On Thu, Aug 23, 2012 at 8:09 PM, igor Finkelshteyn <iefinkel@gmail.com>wrote:

> That would work, but wouldn't a much simpler solution just be to force the
> machines in the cluster to always pass around their external FQDNs, since
> those will properly resolve to the internal or external IP depending on
> what machine is asking? Is there no way to just do that?
> On Aug 23, 2012, at 8:02 PM, Aaron Eng wrote:
> Hi Igor,
> Amazon offers a service where you can have a VPN gateway on your network
> that leads directly back to the network where youre instances are at.  So
> that 10.123.x.x subnet would be connected off of the VPN gateway on your
> network and you'd set up your routers/routing to push traffic for that
> subnet at the gateway.
> On Thu, Aug 23, 2012 at 12:34 PM, igor Finkelshteyn <iefinkel@gmail.com>wrote:
>> Hi,
>> I'm currently setting up a Hadoop cluster on EC2, and everything works
>> just fine when accessing the cluster from inside EC2, but as soon as I try
>> to do something like upload a file from an external client, I get timeout
>> errors like:
>> 12/08/23 12:06:16 ERROR hdfs.DFSClient: Failed to close file
>> /user/some_file._COPYING_
>> java.net.SocketTimeoutException: 65000 millis timeout while waiting for
>> channel to be ready for connect. ch :
>> java.nio.channels.SocketChannel[connection-pending remote=/10.123.x.x:50010]
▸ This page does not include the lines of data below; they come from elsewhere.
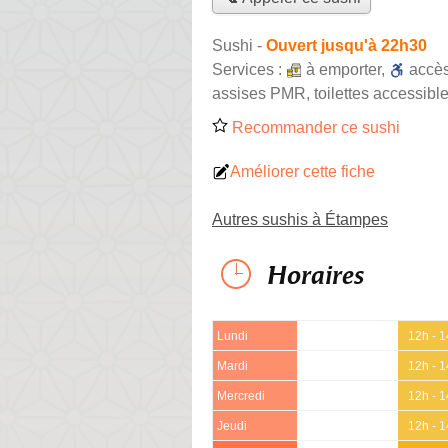
Sushi
-
Ouvert jusqu'à 22h30
Services :
à emporter
,
accè
assises PMR, toilettes accessible
Recommander ce sushi
Améliorer cette fiche
Autres sushis à Étampes
Horaires
Lundi
12h - 
Mardi
12h - 
Mercredi
12h - 
Jeudi
12h - 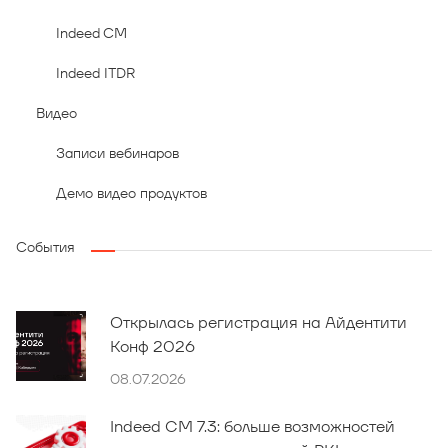
Indeed CM
Indeed ITDR
Видео
Записи вебинаров
Демо видео продуктов
События
Открылась регистрация на Айдентити
Конф 2026
08.07.2026
Indeed CM 7.3: больше возможностей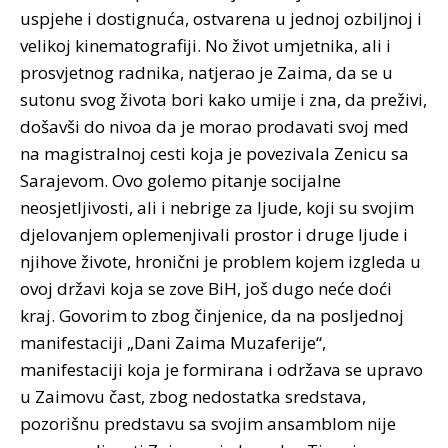
uspjehe i dostignuća, ostvarena u jednoj ozbiljnoj i
velikoj kinematografiji. No život umjetnika, ali i
prosvjetnog radnika, natjerao je Zaima, da se u
sutonu svog života bori kako umije i zna, da preživi,
došavši do nivoa da je morao prodavati svoj med
na magistralnoj cesti koja je povezivala Zenicu sa
Sarajevom. Ovo golemo pitanje socijalne
neosjetljivosti, ali i nebrige za ljude, koji su svojim
djelovanjem oplemenjivali prostor i druge ljude i
njihove živote, hronični je problem kojem izgleda u
ovoj državi koja se zove BiH, još dugo neće doći
kraj. Govorim to zbog činjenice, da na posljednoj
manifestaciji „Dani Zaima Muzaferije“,
manifestaciji koja je formirana i održava se upravo
u Zaimovu čast, zbog nedostatka sredstava,
pozorišnu predstavu sa svojim ansamblom nije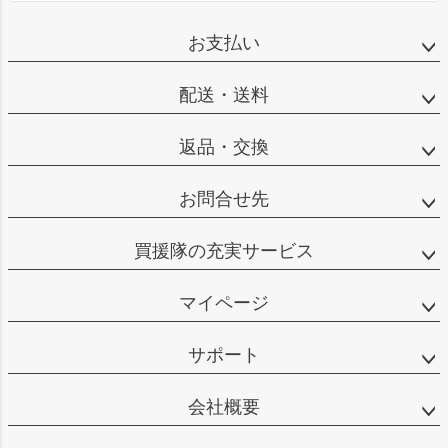
お支払い
配送・送料
返品・交換
お問合せ先
買援隊の充実サービス
マイページ
サポート
会社概要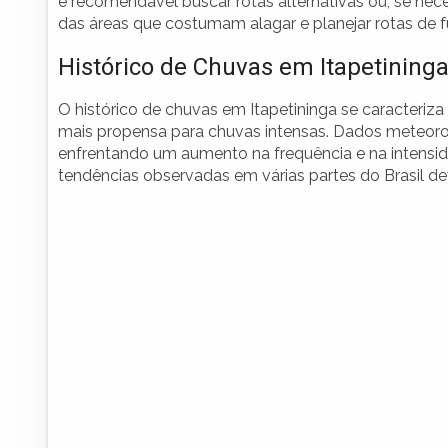
é recomendável buscar rotas alternativas ou, se nece
das áreas que costumam alagar e planejar rotas de f
Histórico de Chuvas em Itapetining
O histórico de chuvas em Itapetininga se caracteriza
mais propensa para chuvas intensas. Dados meteorol
enfrentando um aumento na frequência e na intensid
tendências observadas em várias partes do Brasil d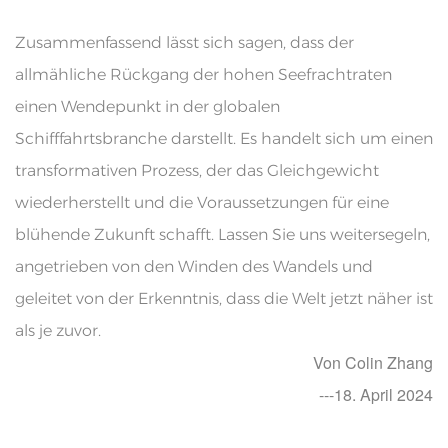
Zusammenfassend lässt sich sagen, dass der
allmähliche Rückgang der hohen Seefrachtraten
einen Wendepunkt in der globalen
Schifffahrtsbranche darstellt. Es handelt sich um einen
transformativen Prozess, der das Gleichgewicht
wiederherstellt und die Voraussetzungen für eine
blühende Zukunft schafft. Lassen Sie uns weitersegeln,
angetrieben von den Winden des Wandels und
geleitet von der Erkenntnis, dass die Welt jetzt näher ist
als je zuvor.
Von Colin Zhang
---18. April 2024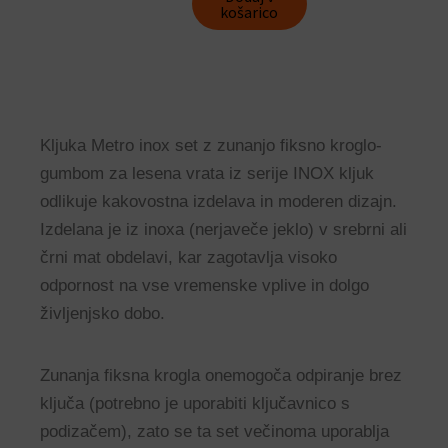
košarico
Kljuka Metro inox set z zunanjo fiksno kroglo-
gumbom za lesena vrata iz serije INOX kljuk
odlikuje kakovostna izdelava in moderen dizajn.
Izdelana je iz inoxa (nerjaveče jeklo) v srebrni ali
črni mat obdelavi, kar zagotavlja visoko
odpornost na vse vremenske vplive in dolgo
življenjsko dobo.
Zunanja fiksna krogla onemogoča odpiranje brez
ključa (potrebno je uporabiti ključavnico s
podizačem), zato se ta set večinoma uporablja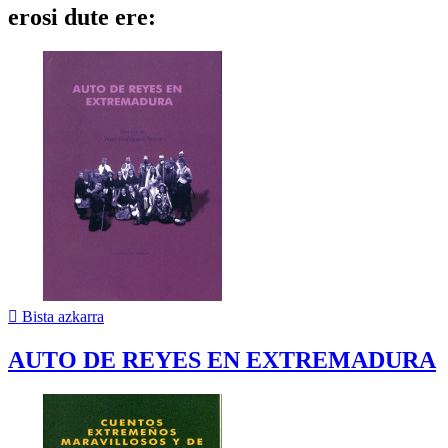
erosi dute ere:

Bista azkarra
AUTO DE REYES EN EXTREMADURA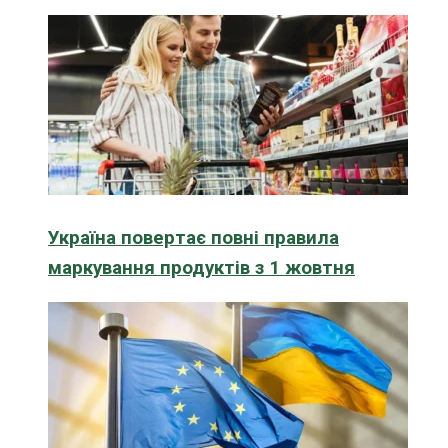
Україна повертає повні правила
маркування продуктів з 1 жовтня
>> What's clearly happening is my NameNode is resolving my DataNode's IPs to
>> their internal EC2 values instead of their external values, and then
>> sending along the internal IP to my external client, which is obviously
>> unable to reach those. I'm thinking this must be a common problem. How do
>> other people deal with it? Is there a way to just force my name node to
>> send along my DataNode's hostname instead of IP, so that the hostname can
>> be resolved properly from whatever box will be sending files?